Alumnus Maureen Hoyler, a former staff member of the EOP, Arnold L. Mitchem, the first director of the EOP and Rep. Gwen Moore, part of the EOP’s first graduating class, all give their takes on the struggle to form the EOP, previously called the Program for Culturally Diverse Students. Getting first-hand accounts from people who experienced the rigors and turmoil of helping low-income and first-generation students provides instant credibility, an issue that films and documentaries have displayed with when depicting an accurate historical narrative.
The production of the documentary is outstanding, capturing scenery throughout Marquette’s campus including the St. Joan of Arc Chapel and numerous academic buildings like Lalumiere Hall. Likewise, obtaining interviews with current students allows viewers to see the parallel between past and present, which includes the EOP and similar programs, and how their journeys all are distinct yet similar since EOP provides community.
With race relations at the forefront of political and social issues, it was refreshing to see how the EOP is primarily focused on assisting students in their program with financial assistance before looking at race. Yes, socioeconomic status is somewhat connected to the racial divide in Milwaukee, noted as one of the most segregated cities in America. But the documentary shows that EOP is concerned with providing minority students a chance to engage with Marquette in their Upward Bound program, attend school at Marquette while being a part of the Student Support Services program. This allows them to pursue other opportunities including post-secondary schooling, employment and most importantly, success in the real world.
Effective documentaries relive pertinent details and observations about an idea, project or person, and “Answering the Call’’ goes through a series of events to show the progression of Marquette from 1969 until 2015. This timeline of events allows for continuity and gives the audience a chance to follow along to see where they have gone and where they plan to go.

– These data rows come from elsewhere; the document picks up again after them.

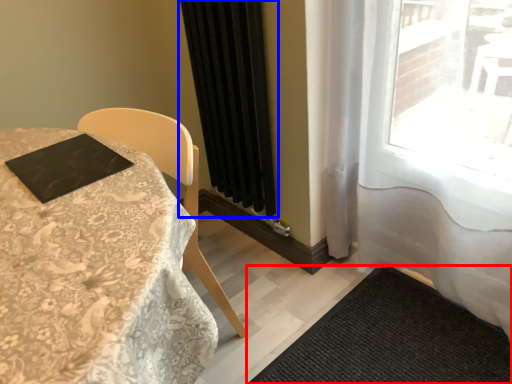 Question: Which point is closer to the camera, doormat (highlighted by a red box) or curtain (highlighted by a blue box)?

Choices:
 (A) doormat
 (B) curtain

Answer: (A) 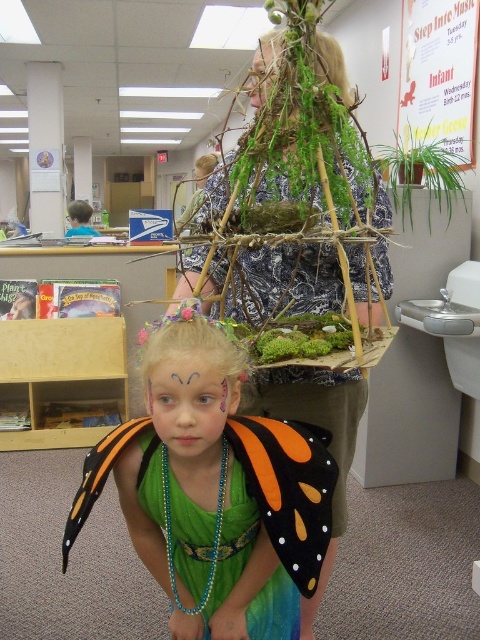 Can you confirm if pastel face paint at center is bigger than smooth skin at center?

Incorrect, pastel face paint at center is not larger than smooth skin at center.

Is pastel face paint at center above smooth skin at center?

No, pastel face paint at center is not above smooth skin at center.

The height and width of the screenshot is (640, 480). Find the location of `pastel face paint at center`. pastel face paint at center is located at coordinates (190, 403).

Between point (296, 628) and point (431, 163), which one is positioned behind?

Positioned behind is point (431, 163).

Measure the distance between green sequined dress at center and camera.

green sequined dress at center and camera are 1.04 meters apart from each other.

The width and height of the screenshot is (480, 640). Find the location of `green sequined dress at center`. green sequined dress at center is located at coordinates (232, 540).

In the scene shown: Who is higher up, green sequined dress at center or smooth skin face at center?

Positioned higher is smooth skin face at center.

Which is more to the left, green sequined dress at center or smooth skin face at center?

Positioned to the left is smooth skin face at center.

What are the coordinates of `green sequined dress at center` in the screenshot? It's located at (232, 540).

Locate an element on the screen. The image size is (480, 640). green sequined dress at center is located at coordinates (232, 540).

The genuine nature of the film also resonates with viewers for its empathy and understanding, two emotions that sometimes are ignored when dealing with social issues and educational matters. Learning about individuals’ stories helped me stray away from making generalizations and gave me an opportunity to dive deeper into what motivates and drives people toward success.
As a black male student on campus, it is sometimes hard to overcome a certain stigma and stereotype. Yet the short film can provide any person—whether they be black, white, female, gay or straight—a ray of hope. Marquette and the EOP are geared to change the lives of students and people in the Milwaukee community and beyond through scholarship and leadership. That is how you a respond to a message and answer the call.